(Transcribed page contents)
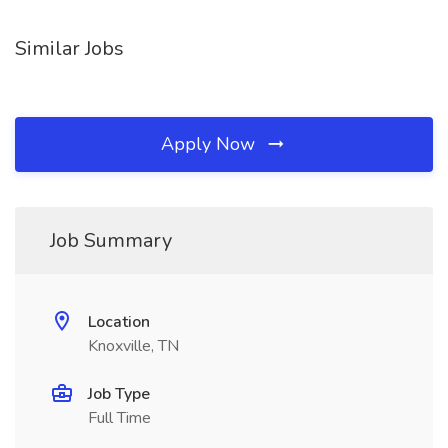
Similar Jobs
Apply Now
Job Summary
Location
Knoxville, TN
Job Type
Full Time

Assignment ▸ Repeat the data exactly, dropping every picture it holds.

Exercise response ▸
Similar Jobs
Apply Now
Job Summary
Location
Knoxville, TN
Job Type
Full Time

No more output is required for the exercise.